Pela própria maneira com que se tratou durante anos a questão do transtorno mental, este é um assunto bastante obscuro e desconhecido para a imensa maioria das pessoas. Isto ficava bem claro para mim, quando, por exemplo, alguns estudantes de psicologia iam estagiar no hospital e, diante de conversas comigo, relatavam temores e apreensão perante o contato com os internos, ou ainda quando pessoas me perguntavam se lá dentro os internos ficavam enjaulados!!!!! O transtorno mental se enquadra naqueles assuntos em que as pessoas preferem tratar de maneira velada e o portador é visto com ressalvas. Devido a esta falta de esclarecimento, muitas vezes o que podemos constatar é que quando alguém é diagnosticado como “doente mental”, passa automaticamente a ser visto apenas como as suas crises, ou seja, o ser humano passa a não existir, dando lugar aos comportamentos “esquisitos” e desencadeadores de preocupação e apreensão por parte de todas as pessoas que lidam com ele. Muitas vezes, tratam o portador como incapacitado, e nesses casos, o que prevalece, são as atitudes de compaixão e de menosprezo por suas capacidades e potencialidades. Inúmeras vezes, as pessoas, incluindo aí os familiares e muitos profissionais que trabalham na área de saúde mental lidam com ele, como se fosse criança, direcionando-lhe frases infantis e entonação de voz como se estivessem falando com uma criança. Outras vezes, diante deles, apresentam-se constantemente temerosos e apreensivos, mesmo quando não estão em crise.

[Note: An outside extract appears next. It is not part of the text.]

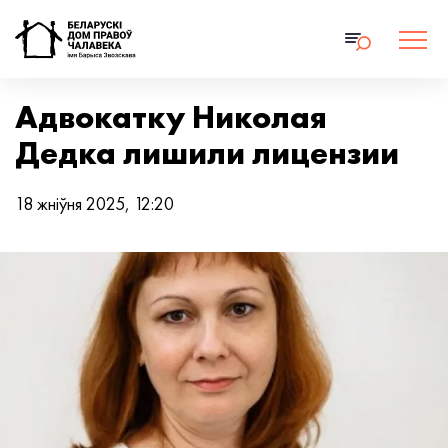
Адвокатку Николая
Дедка лишили лицензии
18 жніўня 2025, 12:20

É comum não serem levados a sério e nem terem crédito no que dizem. Na maioria das vezes, uma vez diagnosticado, mesmo após uma situação de vida isolada, o rótulo se torna permanente, e a maneira de lidar com ele passa a ser desconfiada, temerosa e cuidadosa. Caso seja internado em um hospital psiquiátrico, aí então é que se configura realmente o preconceito e a discriminação, principalmente porque constatamos que na maioria das vezes, não se promove a saúde mental, mas sim se alimenta o adoecimento mental.
Se relacione com ele de maneira simples e direta, pois não existe nada de sobrenatural no transtorno mental, e muito menos na forma de se relacionar com o portador. Eles merecem ser respeitados, queridos e aceitos assim como eu e você merecemos.